# My new 3D Rock Background from Aqua-maniac.com



## Malawi_Marc (Mar 13, 2009)

This is my own personal review on the 3D Rock Background supplied by Aqua-Maniac.com.

Packaging-Please see pictures below.

Professionally wrapped and labelled with fragile. 









After taking off the outer wrapping you can see how well protected the inner contents are!









Still more wrapping to come! The background was fully wrapped in bubble wrap.









And now the Background! First impressions--I was shocked to say the least at the detail, it's very realistic! It very well made! It might look heavy but it's light and easy to lift etc. Please see the following detailed picures.























































The Background installation:

Remove the rocks. They look blotchy that's due to them still being a bit wet and drying off.









Start Lowering the water level.

















Now that I've removed around 50% water it's time to remove the RIO 240's plastic centre brace to enable me to place the background in the tank.

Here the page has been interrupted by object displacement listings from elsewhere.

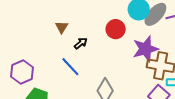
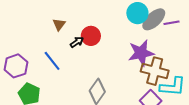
red circle: (116, 29) -> (91, 36), moved
blue line: (70, 67) -> (52, 61), moved

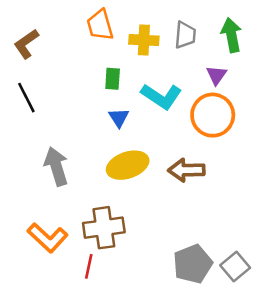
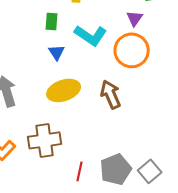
brown arrow: (186, 170) -> (111, 94), turned 68
red line: (89, 266) -> (80, 171), moved

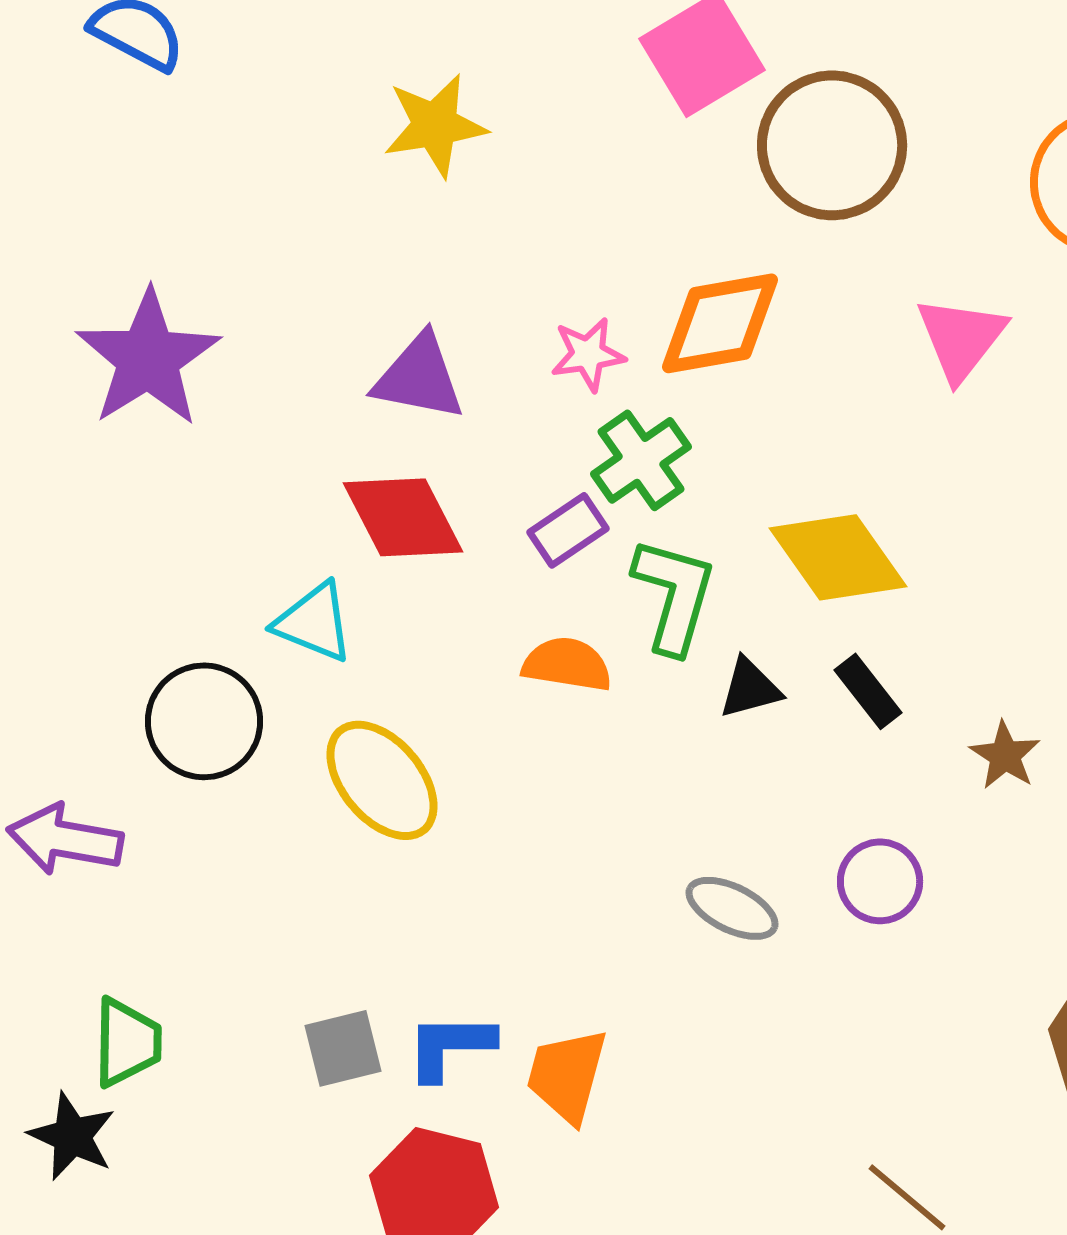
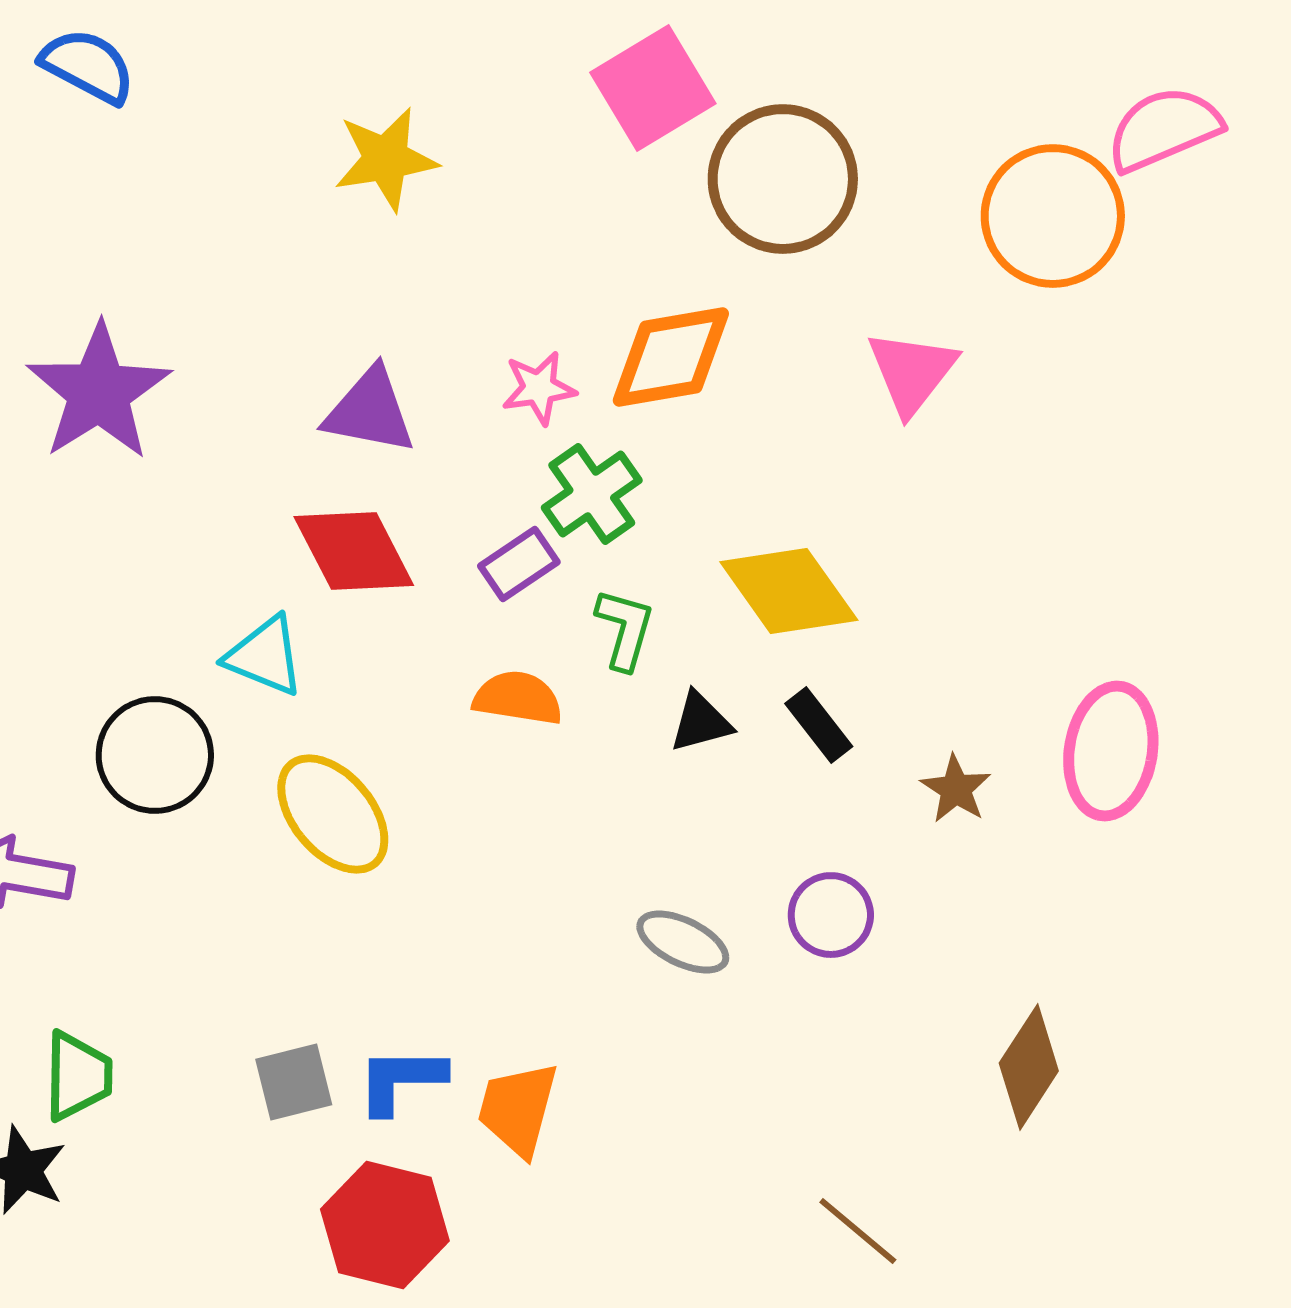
green L-shape: (674, 595) -> (625, 629), size x0.7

I caught all my Mbuna and placed them in a 25ltr bucket.
Now the brace has been removed I was able to place the Background in to the tank to see if I needed to make any cuts..I had to make 1 cut :thumb: This cut was situated where the centre brace sits. Please see pictures showing my process.

Measure up.


















The cut looks off, but the contour of the background played **** with the saw bit 









Then it was time place the background back in to the tank, the cut was spot on PHEW  Replaced the brace and made sure that the mesh that is attached to both ends of the background was flush against the glass to prevent the fish getting behind the background.









Get the hose ready--Straight from the tap in to the tank topped up with some warm tap water. Stopping the water about 3inches from the top so I can now put my rocks in which will top up the water level.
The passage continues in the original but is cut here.